◆ What is required: The answer must be every line below that holds the word "veel".

::: Data shown

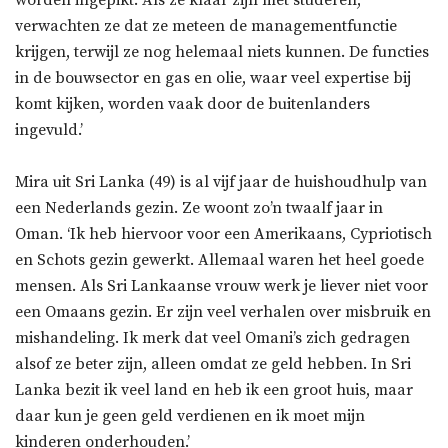
verwachten ze dat ze meteen de managementfunctie
krijgen, terwijl ze nog helemaal niets kunnen. De functies
in de bouwsector en gas en olie, waar veel expertise bij
komt kijken, worden vaak door de buitenlanders
ingevuld.’
Mira uit Sri Lanka (49) is al vijf jaar de huishoudhulp van
een Nederlands gezin. Ze woont zo’n twaalf jaar in
Oman. ‘Ik heb hiervoor voor een Amerikaans, Cypriotisch
en Schots gezin gewerkt. Allemaal waren het heel goede
mensen. Als Sri Lankaanse vrouw werk je liever niet voor
een Omaans gezin. Er zijn veel verhalen over misbruik en
mishandeling. Ik merk dat veel Omani’s zich gedragen
alsof ze beter zijn, alleen omdat ze geld hebben. In Sri
Lanka bezit ik veel land en heb ik een groot huis, maar
daar kun je geen geld verdienen en ik moet mijn
kinderen onderhouden.’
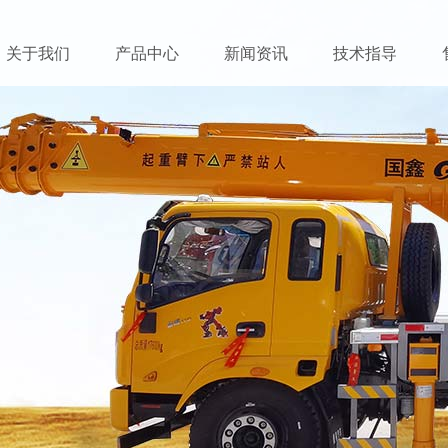
关于我们
产品中心
新闻资讯
技术指导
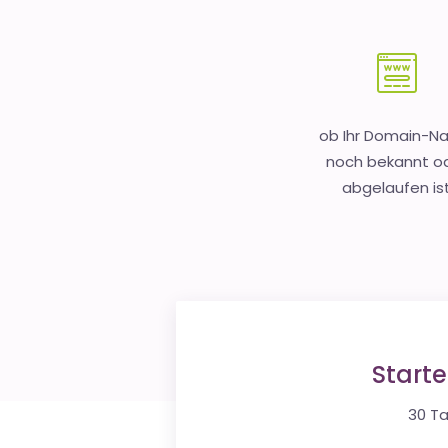
ob Ihr Domain-
noch bekannt o
abgelaufen is
Start
30 Ta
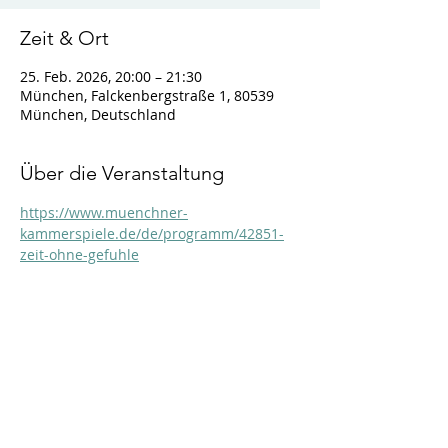
Zeit & Ort
25. Feb. 2026, 20:00 – 21:30
München, Falckenbergstraße 1, 80539
München, Deutschland
Über die Veranstaltung
https://www.muenchner-
kammerspiele.de/de/programm/42851-
zeit-ohne-gefuhle
Diese Veranstaltung teilen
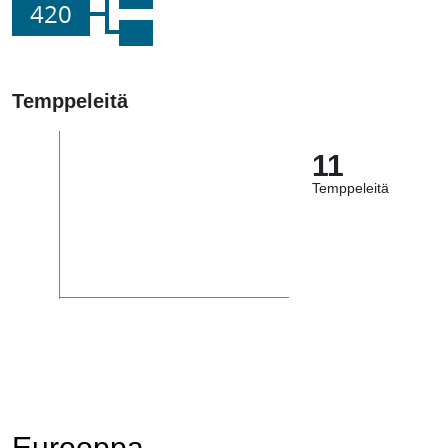
420
Temppeleitä
11
Temppeleitä
Eurooppa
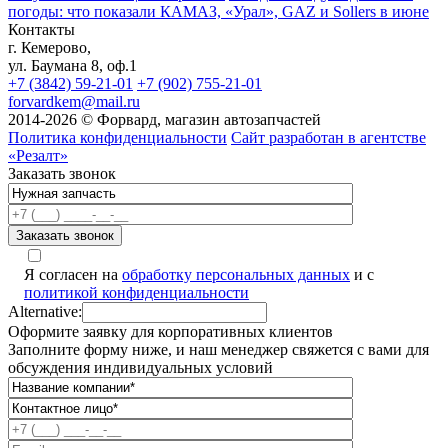
погоды: что показали КАМАЗ, «Урал», GAZ и Sollers в июне
Контакты
г. Кемерово,
ул. Баумана 8, оф.1
+7 (3842) 59-21-01
+7 (902) 755-21-01
forvardkem@mail.ru
2014-2026 © Форвард, магазин автозапчастей
Политика конфиденциальности
Сайт разработан в агентстве
«Резалт»
Заказать звонок
Я согласен на
обработку персональных данных
и с
политикой конфиденциальности
Alternative:
Оформите заявку для корпоративных клиентов
Заполните форму ниже, и наш менеджер свяжется с вами для
обсуждения индивидуальных условий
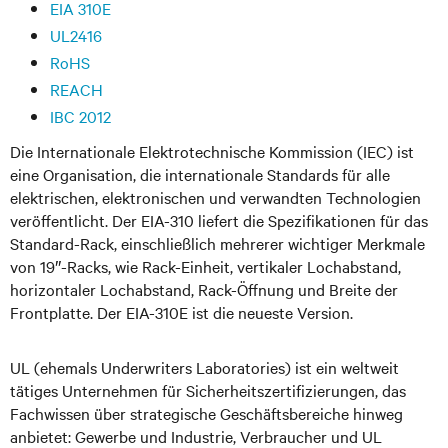
EIA 310E
UL2416
RoHS
REACH
IBC 2012
Die Internationale Elektrotechnische Kommission (IEC) ist
eine Organisation, die internationale Standards für alle
elektrischen, elektronischen und verwandten Technologien
veröffentlicht. Der EIA-310 liefert die Spezifikationen für das
Standard-Rack, einschließlich mehrerer wichtiger Merkmale
von 19″-Racks, wie Rack-Einheit, vertikaler Lochabstand,
horizontaler Lochabstand, Rack-Öffnung und Breite der
Frontplatte. Der EIA-310E ist die neueste Version.
UL (ehemals Underwriters Laboratories) ist ein weltweit
tätiges Unternehmen für Sicherheitszertifizierungen, das
Fachwissen über strategische Geschäftsbereiche hinweg
anbietet: Gewerbe und Industrie, Verbraucher und UL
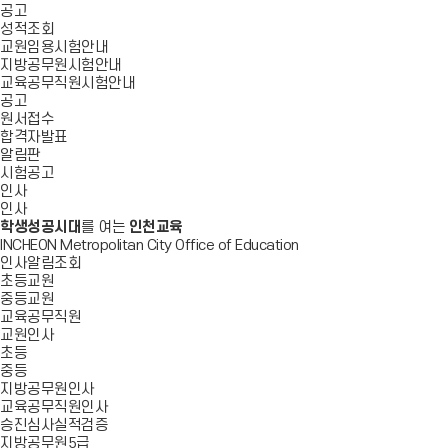
공고
성적조회
교원임용시험안내
지방공무원시험안내
교육공무직원시험안내
공고
원서접수
합격자발표
알림판
시험공고
인사
인사
학생성공시대
를 여는
인천교육
INCHEON Metropolitan City Office of Education
인사알림조회
초등교원
중등교원
교육공무직원
교원인사
초등
중등
지방공무원인사
교육공무직원인사
승진심사실적검증
지방공무원5급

::::::

◆ Expected answer:
in de bouwsector en gas en olie, waar veel expertise bij
een Omaans gezin. Er zijn veel verhalen over misbruik en
mishandeling. Ik merk dat veel Omani’s zich gedragen
Lanka bezit ik veel land en heb ik een groot huis, maar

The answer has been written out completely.